La tabla de salvación de Massimo

Casi lloré de emoción al ver esa escena en el cine

 

«Non si può vívere senza Rossellini», dicho así, categóricamente. Y uno, que ya había pasado por Roma città aperta, Paisa y Germania anno zero, se sentía súbitamente tocado por una verdad inapelable, sin saber cómo no había oído a nadie proclamar antes así, a los cuatro vientos, lo tan evidente. Lo decía un personaje de Prima della revoluzione, una película sobre la que, cuando alguien mencionaba su título, me gustaba subrayar, poniendo cara de placer (falsamente) recordado y ya perdido, aquello de que «quien no ha vivido antes de la revolución no sabe lo que es la dulzura de vivir».

Pero todo esto es sólo para poner una nota de ambiente y situarnos. Estaba arrancando la década de los 60. En Francia había surgido la Nouvelle Vague. Por los demás países, siguiendo el ejemplo, había hecho eclosión un nuevo cine que traía aires nuevos y decía mucho más. En Italia, ese nuevo cine tenía además un marcado carácter político y, como tal, a España sólo pudo llegar años más tarde, gracias a la mayor tolerancia de las salas de arte y ensayo. Así lo hicieron los primeros films de los hermanos Taviani con Valentino Orsini, de Francesco Rosi,… Pero sobre todo los de Bernardo Bertolucci y Marco Bellocchio.

De este último eran las películas más virulentas. Leo Castel iba en plan insolente con I pugni in tasca, y en otra película se nos advertía que La Cina é vicina. Siempre, en éstas y en las siguientes (que llegaron a pasarse hasta en salas S para, a continuación, dejar de llegarnos), Bellocchio hacía un alegato visceral contra la familia, el ejército, la iglesia y todas las instituciones y costumbres burguesas. Por eso sorprende un poco ver ahora una película suya en la que todo gira alrededor de la bestial hendidura producida en un niño cuando muere súbitamente su madre. Una herida que vemos que no cicatrizó ni de adolescente, ni de joven, ni de hombre bien maduro, como apreciamos en los tiempos pasado y presente de esta Felices sueños (2016). Quizás Bellocchio, ya con bastantes más años encima, aborda últimamente los temas con más comprensión, con una notoria tolerancia hacia la humanidad.

Pues bien, pasemos a los lloros o, para ser más precisos, a la pugna por controlar un poco esa emoción que empuja por salirte por los ojos cuando te alcanza la escena, una escena que, por lo demás, es hasta divertida. Massimo ha ido a ver a una doctora de guardia que previamente le ha resuelto, vía un teléfono de emergencias médicas, un estado de ansiedad gordo. Tras un pequeño diálogo tranquilizador, ella le receta:

— Si vuelve a sentirse mal, llame a un amigo de confianza.
— ¿Puede ser Vd.? — le pregunta rápidamente un preocupado (pero, a la vez, viendo ahí el cielo) Massimo. A lo que la guapa doctora no puede más que responder mediante una risa espontánea, mostrando su espléndida dentadura.

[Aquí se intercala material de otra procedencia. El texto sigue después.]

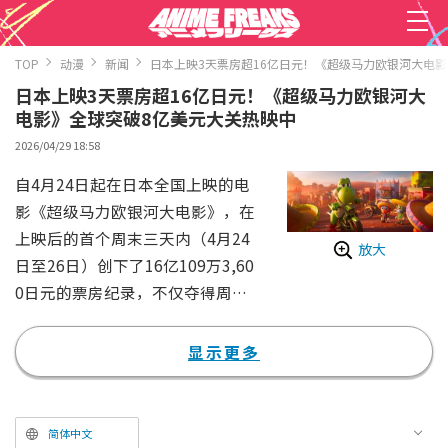
TOP
动漫
新闻
日本上映3天票房超16亿日元！《超级马力欧银河大电
日本上映3天票房超16亿日元！《超级马力欧银河大
电影》全球突破8亿美元大关热映中
2026/04/29 18:58
自4月24日起在日本全国上映的电
影《超级马力欧银河大电影》，在
上映后的首个周末三天内（4月24
放大
日至26日）创下了16亿109万3,60
0日元的票房纪录，不仅夺得周末
票房冠军，还创下了2026年度引
进片（洋画）的最佳开画成绩。
显示更多
本作已于4月1日起在海外多个地
区先行上映，全球累计票房现已达
到831,474,150美元，突破了8亿
简体中文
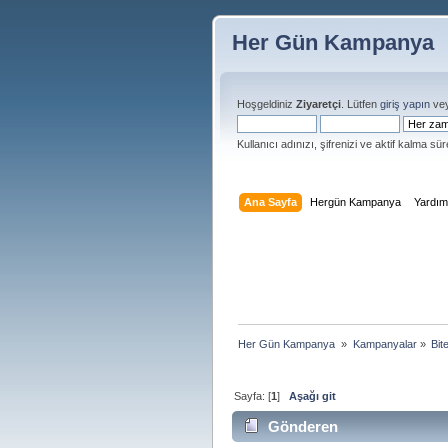
Her Gün Kampanya
Hoşgeldiniz
Ziyaretçi
. Lütfen
giriş yapın
ve
Kullanıcı adınızı, şifrenizi ve aktif kalma süre
Ana Sayfa
Hergün Kampanya
Yardı
Her Gün Kampanya 
»
Kampanyalar
»
Bit
Sayfa: [
1
]
Aşağı git
Gönderen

La película podría llegar a ser, si se entra en ella, «de mucho llorar». Emociona reconocer en una escena a Roberto Herlitzka, el magnífico actor que hacía de Aldo Moro secuestrado en Buenos días, noche, dando una clase sobre el Universo. O podría uno ponerse a llorar a moco tendido, si no sonase un poco excesiva, la lectura ficcionada de esa carta al lector que Máximo escribe finalmente en el diario, recordando el gesto de su madre de pasar por su cama para taparlo, despidiéndose así de él. O al ver la felicidad trasmitida en esos grandes momentos del aprendizaje del baile con su madre. Pero a mí ha sido en ese preciso instante, con ese diálogo, cuando, pequeña sonrisa tirando de los labios superiores hacia la nariz, un efluvio de ternura casi se lleva por delante mi compostura debida a una sala de estreno.

Por un momento he pensado que por fin esa doctora, esa chica tan agradable, va a sacar a Massimo de ese pozo tan negro en el que le dejó la desaparición de su madre, y me he regocijado sinceramente, alegrándome por él, con toda la ilusión del mundo. De la misma forma que me reconforta que desde la última vuelta del camino, que diría Baroja, Marco Bellocchio tenga claro y haga ver que lo que hicieron con Aldo Moro esos estudiantes fue una salvajada, o que se descubra a sí mismo, tan combativo como era, con un cierto fondo sentimental, que ya no se esfuerza en ocultar.